The Oxford Guide to
Financial Modeling

Professors Ho and Lee are authors of the famous Ho and Lee interest rate model. Both have had long and illustrative careers as academics and practitioners. As one might expect, they have much to say about finance, and that is evident in the physical heft of this book. Weighing 3.3 pounds, it is packed with information. Targeting primarily a university audience, the book is positioned as an alternative to Hull's (2002) aging classic.

 

Refreshingly, the authors chart their own course. This isn't just an elementary introduction to financial engineering. The book is a soup-to-nuts exploration of modeling in finance. Topics include:

portfolio theory,

equity, fixed income and credit financial engineering,

financial risk management, and

corporate finance, including valuation and real options.

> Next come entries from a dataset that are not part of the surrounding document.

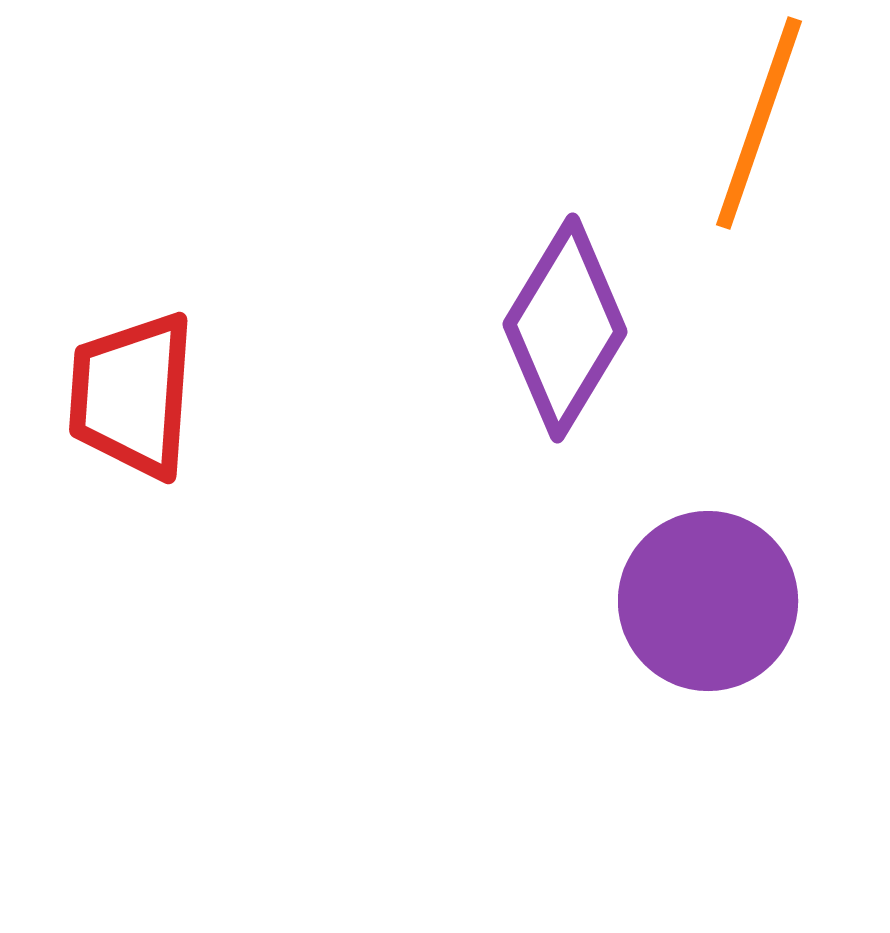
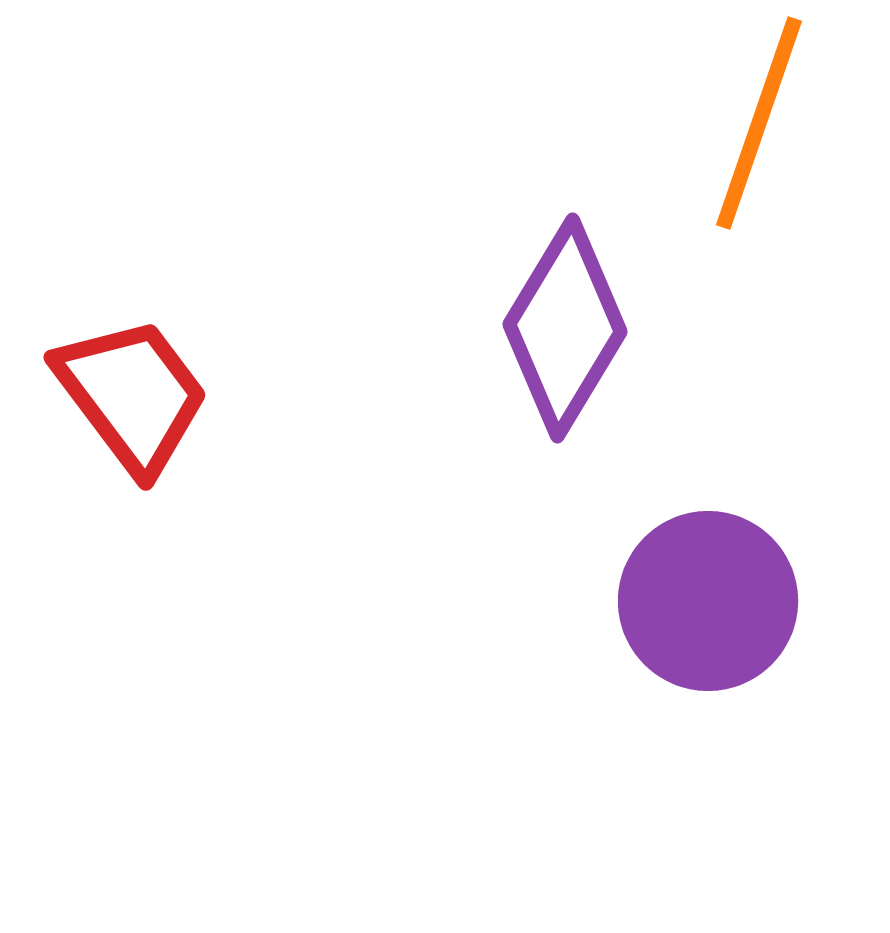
red trapezoid: rotated 139 degrees clockwise
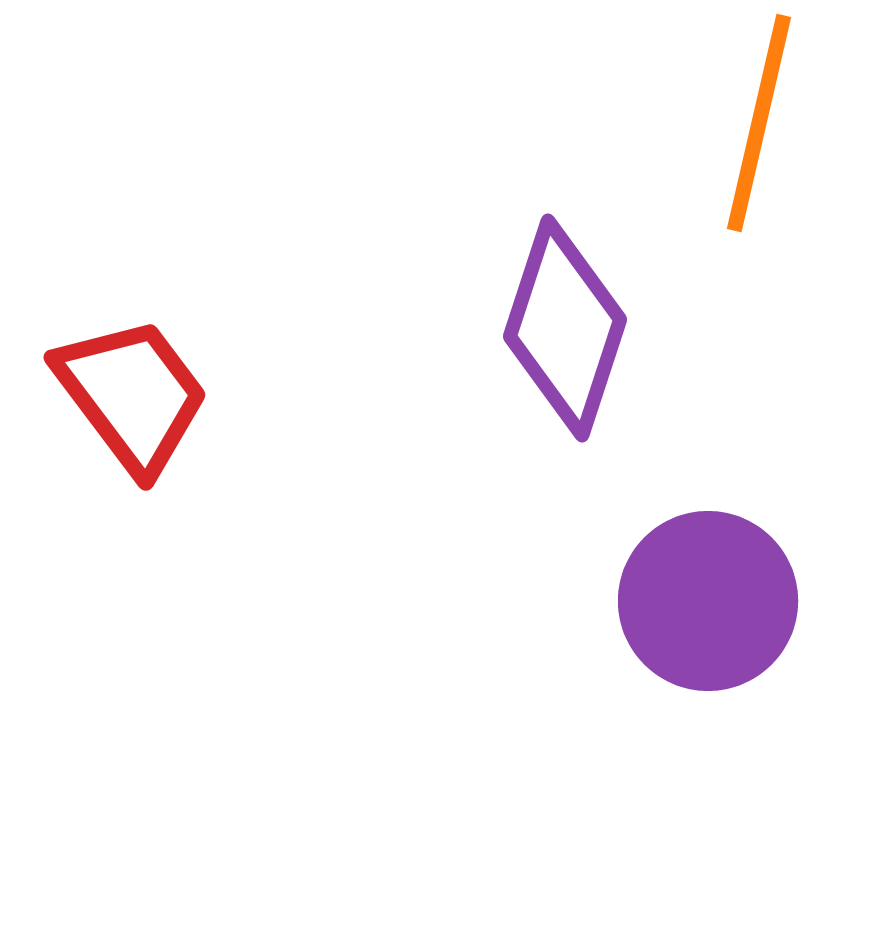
orange line: rotated 6 degrees counterclockwise
purple diamond: rotated 13 degrees counterclockwise
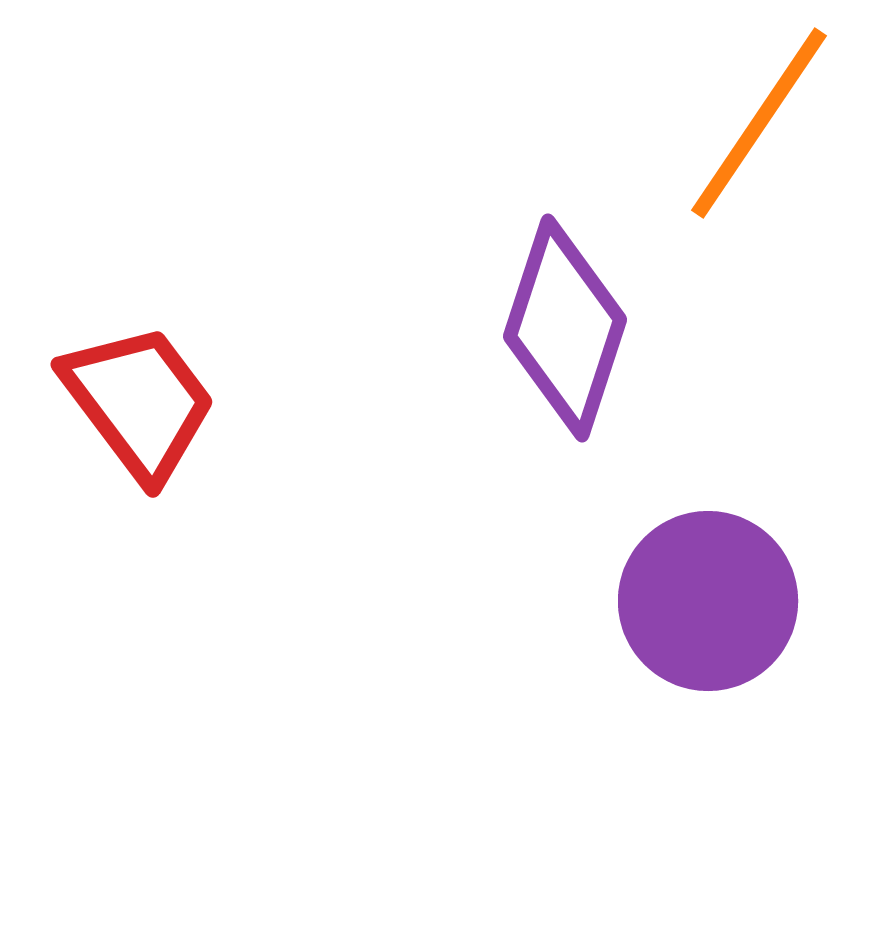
orange line: rotated 21 degrees clockwise
red trapezoid: moved 7 px right, 7 px down
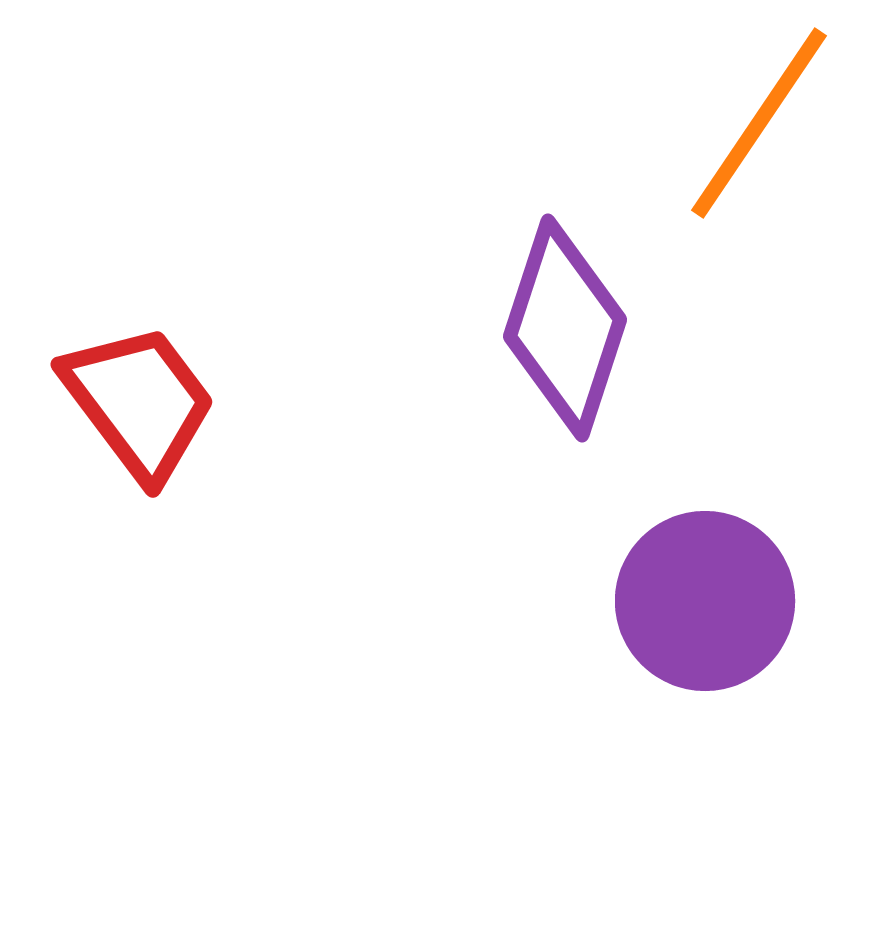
purple circle: moved 3 px left
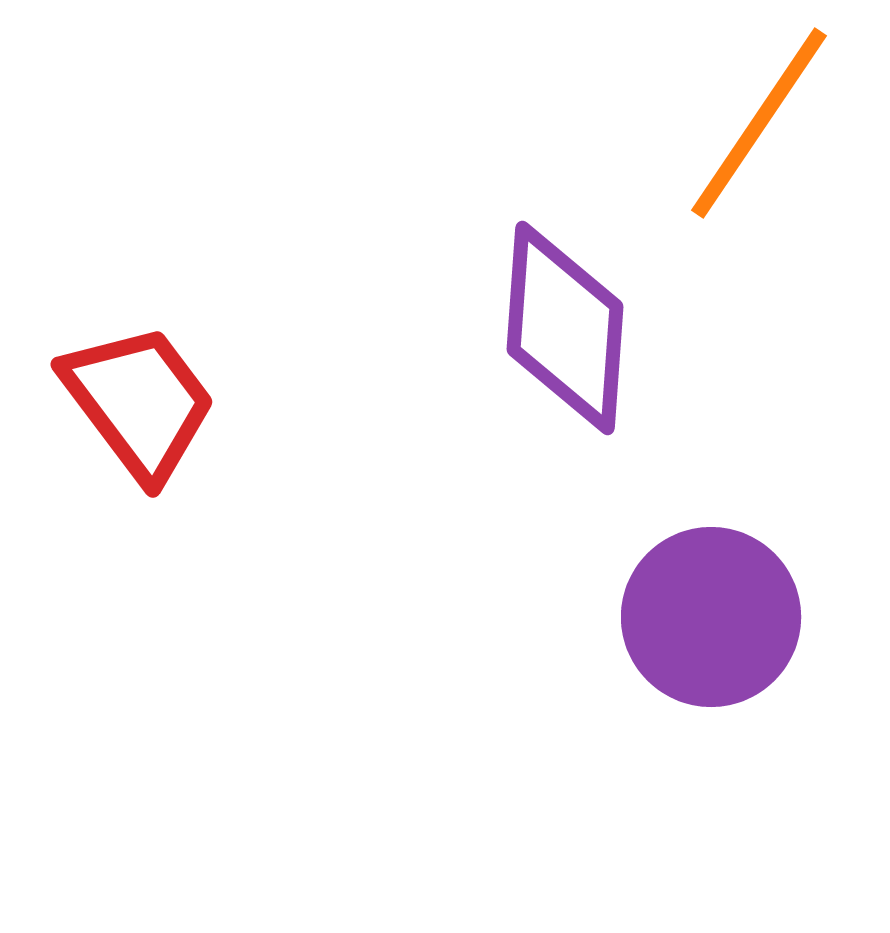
purple diamond: rotated 14 degrees counterclockwise
purple circle: moved 6 px right, 16 px down
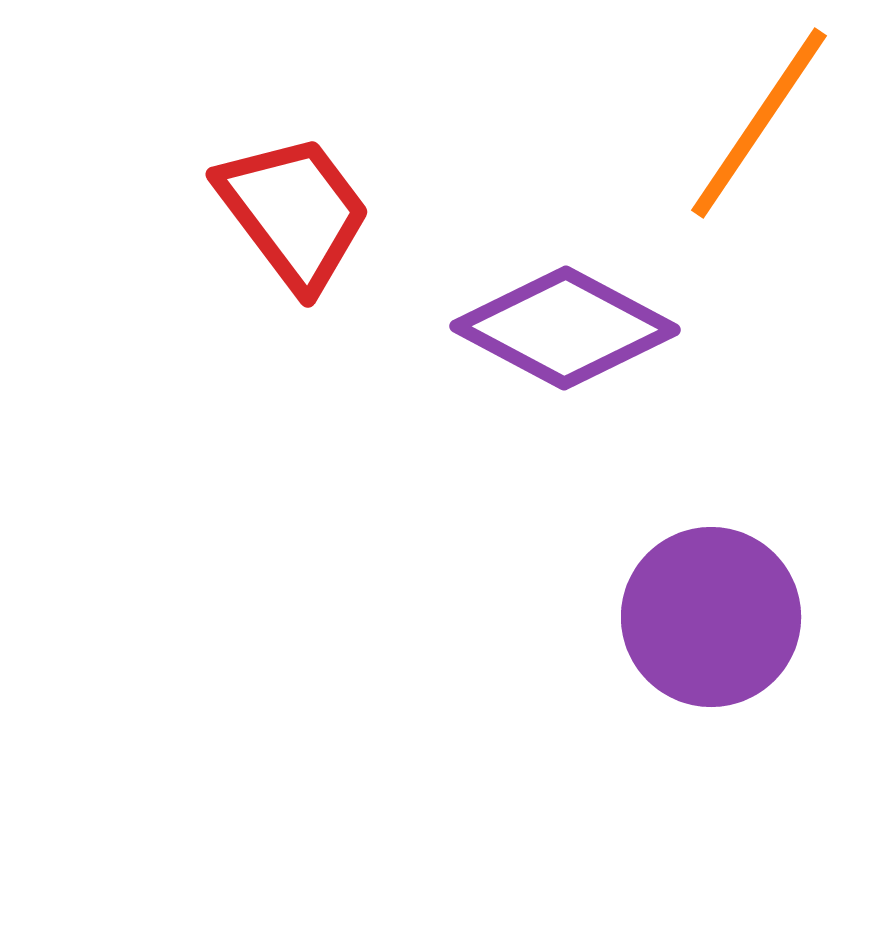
purple diamond: rotated 66 degrees counterclockwise
red trapezoid: moved 155 px right, 190 px up
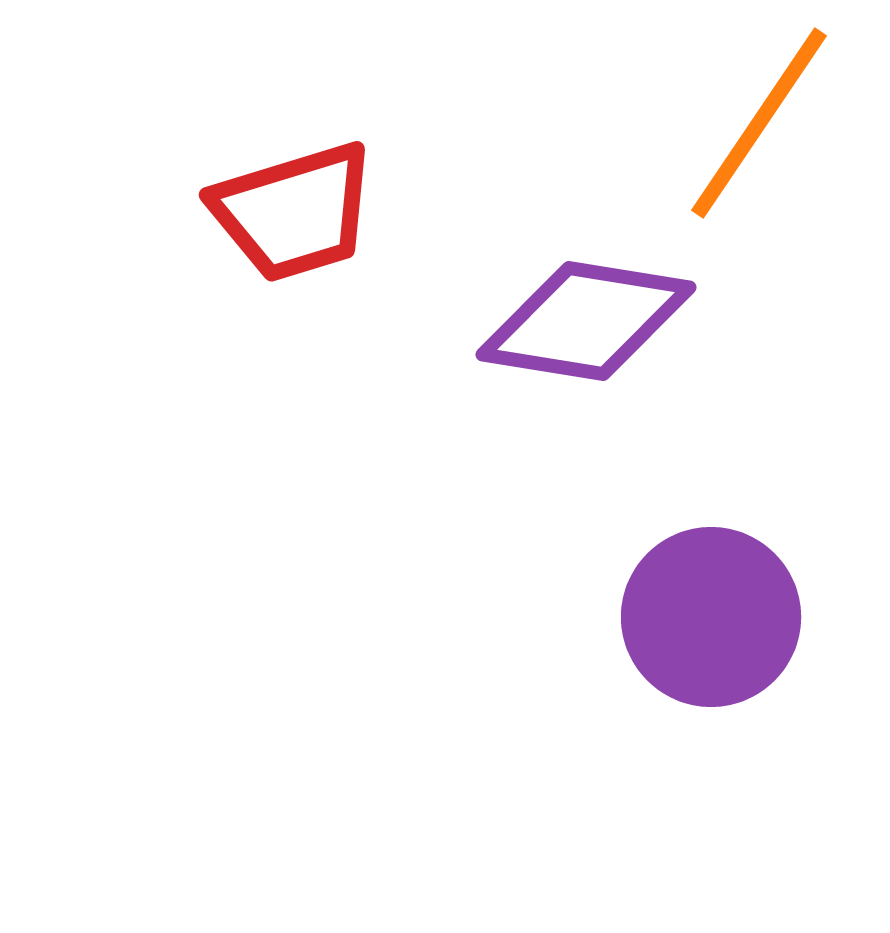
red trapezoid: rotated 110 degrees clockwise
purple diamond: moved 21 px right, 7 px up; rotated 19 degrees counterclockwise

The authors may have been influenced by the Black, Derman and Toy interest rate model. That model was published in a completely non-technical article in the Financial Analysts Journal. Not a single formula appeared in the entire paper yet, in plain English, those authors explained to readers how to implement their model. Such accessibility is no doubt a reason for that model's popularity. In this book, Ho and Lee relegate most formulas to chapter appendices, favoring lengthy plain-English explanations in the body of the text. I think, however, the result is wanting. Black, Derman and Toy labored over the drafting of their paper for months, writing and rewriting it over and over again. It was just a few pages long. This book has 735 pages, so the authors had to spread their efforts more thinly. The writing is good but not brilliant. Honestly, it could use some polishing. More formulas would have clarified discussions. With formulas sparse, I think readers will be frustrated. Another shortcoming is a complete absence of exercises.

Contents

Derivatives Valuation

1. Introduction: Discounted Cash Flow Method

2. Equity Market: The Capital Asset Pricing Model

3. Bond Markets: The Bond Model

4. Equity Options: the Black-Scholes Model

5. Interest Rate Derivatives: Interest Rate Models

6. Implied Volatility Surface: Calibrating the Models

7. Exotic Options: Bellman's Optimization, the Filtration Model, and the n-Factor Model

Corporate Liabilities

8. Investment Grade Corporate Bonds: Option Adjusted Spreads

9. High-Yield Corporate Bonds: The Structural Models

10. Convertibles, MBS/CMO, and Other Bonds: The Behavioral Models

11. Financial Institutions' Liabilities: Required Option Adjusted Spread

Corporate Finance

12. Valuation of a Firm: The Business Model

13. Strategic Value of a Firm: Real Options

14. Optimal Corporate Financial Decisions: Corporate Model

15. Risk Management

16. Financial Institutions: Applications of Financial Models

17. Structured Finance: Foreign Exchange Models

18. Concluding Thoughts

19. Technical Matters: Market Model and Binomial Lattices

A challenge for all authors of elementary financial engineering texts is the question of how to use stochastic calculus. Readers of such books cannot be expected to have any background in the subject, so what to do? Don't mention stochastic calculus? Gloss it over? Delve into a lengthy but distracting introduction? Few books handle the problem well, and this one is no exception. Targeting a mathematically unsophisticated audience, the authors shun all use of calculus in the body of the first few chapters. Then, when they start to discuss interest rate models, they suddenly start tossing around stochastic differential equations. Ouch! The students they were catering to in the earlier chapters are going to be lost.

Used in a classroom, I think this could be a good text. It depends on the instructor. For self study, I do not recommend it. Actually, it may appeal most to readers who are more sophisticated than the target audience. Covering so many models, it could serve as a competent reference. I think the treatment of interest rate models is especially informative.